Glycation and Oxidative Stress Increase Autoantibodies in the Elderly.
Khan, MWA, Al Otaibi, A, Sherwani, S, Khan, WA, Alshammari, EM, Al-Zahrani, SA, Saleem, M, Khan, SN, Alouffi, S
Molecules (Basel, Switzerland). 2020;(16)
Abstract
Aging causes gradual changes in free radicals, antioxidants, and immune-imbalance in the elderly. This study aims to understand links among aging, gluco-oxidative stress, and autoantibodies in asymptomatic individuals. In vitro glycation of human serum albumin (Gly-HSA) induces appreciable biochemical changes. Significant inhibition of advanced glycation end products (AGEs) formation was achieved using garlic extract (53.75%) and epigallocatechin-3-gallate from green tea (72.5%). Increased amounts of serum carbonyl content (2.42 ± 0.5) and pentosidine (0.0321 ± 0.0029) were detected in IV-S (S represent smokers) vs. IV group individuals. Direct binding ELISA results exhibited significantly high autoantibodies against Gly-HSA in group IV-S (0.55 ± 0.054; p < 0.001) and III-S (0.40 ± 0.044; p < 0.01) individuals as compared to the age matched subjects who were non-smokers (group IV and III). Moreover, high average percent inhibition (51.3 ± 4.1%) was obtained against Gly-HSA in IV-S group individuals.
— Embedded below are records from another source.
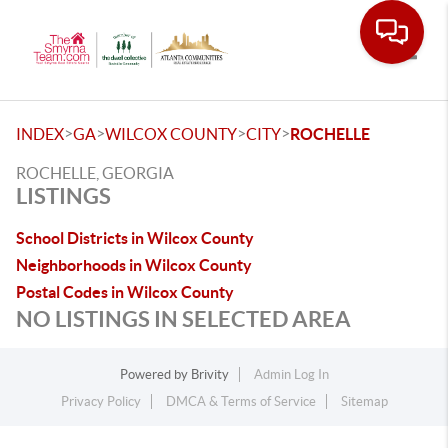
Toggle
>
>
>
>
INDEX
GA
WILCOX COUNTY
CITY
ROCHELLE
ROCHELLE, GEORGIA
LISTINGS
School Districts in Wilcox County
Neighborhoods in Wilcox County
Postal Codes in Wilcox County
NO LISTINGS IN SELECTED AREA
Powered by
Brivity
Admin Log In
Privacy Policy
DMCA & Terms of Service
Sitemap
Apparent association constant was found to be high for serum immunoglobulin-G (IgG) from group IV-S (1.18 × 10-6 M) vs. serum IgG from IV group (3.32 × 10-7 M). Aging induced gluco-oxidative stress and AGEs formation may generate neo-epitopes on blood-proteins, contributing to production of autoantibodies in the elderly, especially smokers. Use of anti-glycation natural products may reduce age-related pathophysiological changes.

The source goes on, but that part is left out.